__WHAT TO WORK ON__. Please give the count of lines below with the string "Seligenporten" in them, and no other words.

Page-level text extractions

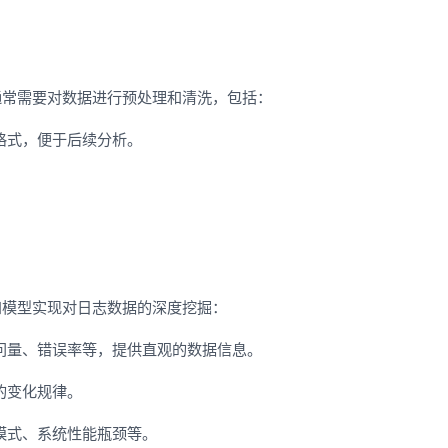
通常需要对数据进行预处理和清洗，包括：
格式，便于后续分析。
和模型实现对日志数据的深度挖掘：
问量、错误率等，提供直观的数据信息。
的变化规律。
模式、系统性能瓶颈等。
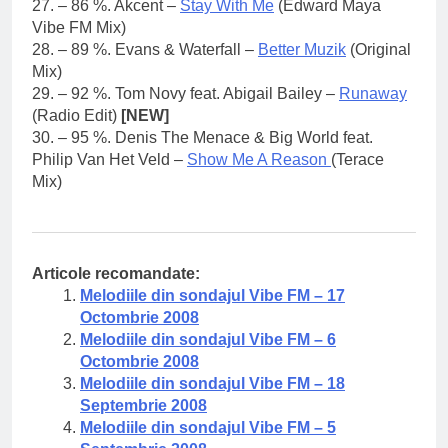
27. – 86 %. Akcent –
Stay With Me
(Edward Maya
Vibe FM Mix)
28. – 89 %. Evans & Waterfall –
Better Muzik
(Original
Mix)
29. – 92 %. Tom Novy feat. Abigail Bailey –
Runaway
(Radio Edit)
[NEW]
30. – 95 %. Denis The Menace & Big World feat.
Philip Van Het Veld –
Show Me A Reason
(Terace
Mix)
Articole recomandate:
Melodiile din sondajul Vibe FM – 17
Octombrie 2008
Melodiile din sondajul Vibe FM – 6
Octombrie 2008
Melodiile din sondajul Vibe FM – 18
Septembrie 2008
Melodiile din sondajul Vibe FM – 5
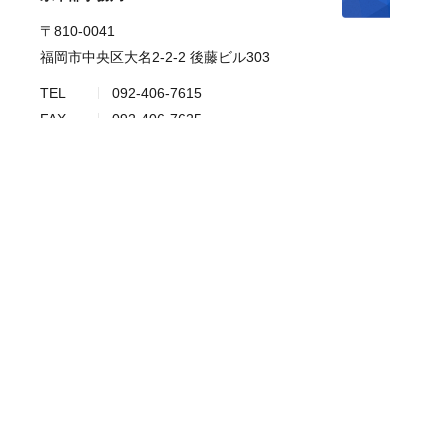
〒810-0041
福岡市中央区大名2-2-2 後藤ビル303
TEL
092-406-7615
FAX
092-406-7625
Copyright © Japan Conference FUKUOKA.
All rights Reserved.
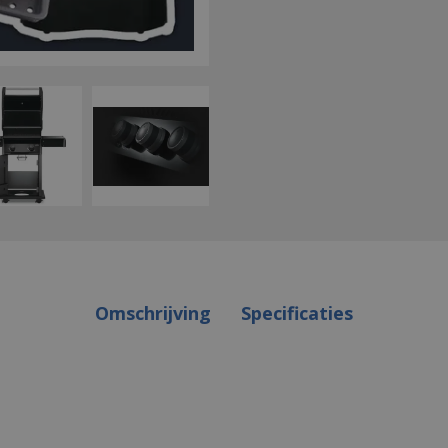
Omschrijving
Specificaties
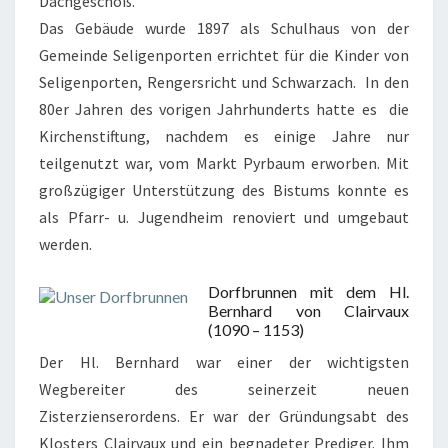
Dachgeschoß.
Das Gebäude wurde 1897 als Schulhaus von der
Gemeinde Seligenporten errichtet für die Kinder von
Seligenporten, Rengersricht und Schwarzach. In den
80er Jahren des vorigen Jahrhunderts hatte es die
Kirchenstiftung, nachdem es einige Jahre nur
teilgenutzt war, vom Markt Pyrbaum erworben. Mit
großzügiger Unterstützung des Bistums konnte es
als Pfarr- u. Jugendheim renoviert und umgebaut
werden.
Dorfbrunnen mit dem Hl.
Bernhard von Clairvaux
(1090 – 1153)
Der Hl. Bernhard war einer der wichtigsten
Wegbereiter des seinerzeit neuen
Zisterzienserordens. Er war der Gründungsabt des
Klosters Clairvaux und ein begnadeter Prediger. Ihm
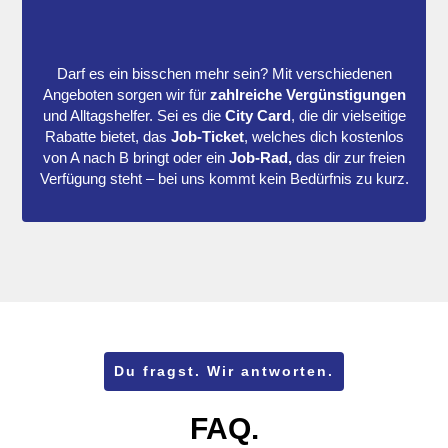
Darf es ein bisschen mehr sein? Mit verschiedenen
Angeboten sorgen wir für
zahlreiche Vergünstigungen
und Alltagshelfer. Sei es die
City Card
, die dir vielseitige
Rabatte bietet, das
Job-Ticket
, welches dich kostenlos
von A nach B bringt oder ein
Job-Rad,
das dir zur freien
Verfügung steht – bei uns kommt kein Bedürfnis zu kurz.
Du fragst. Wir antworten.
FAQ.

__RESPONSE TO THE EXERCISE__. 2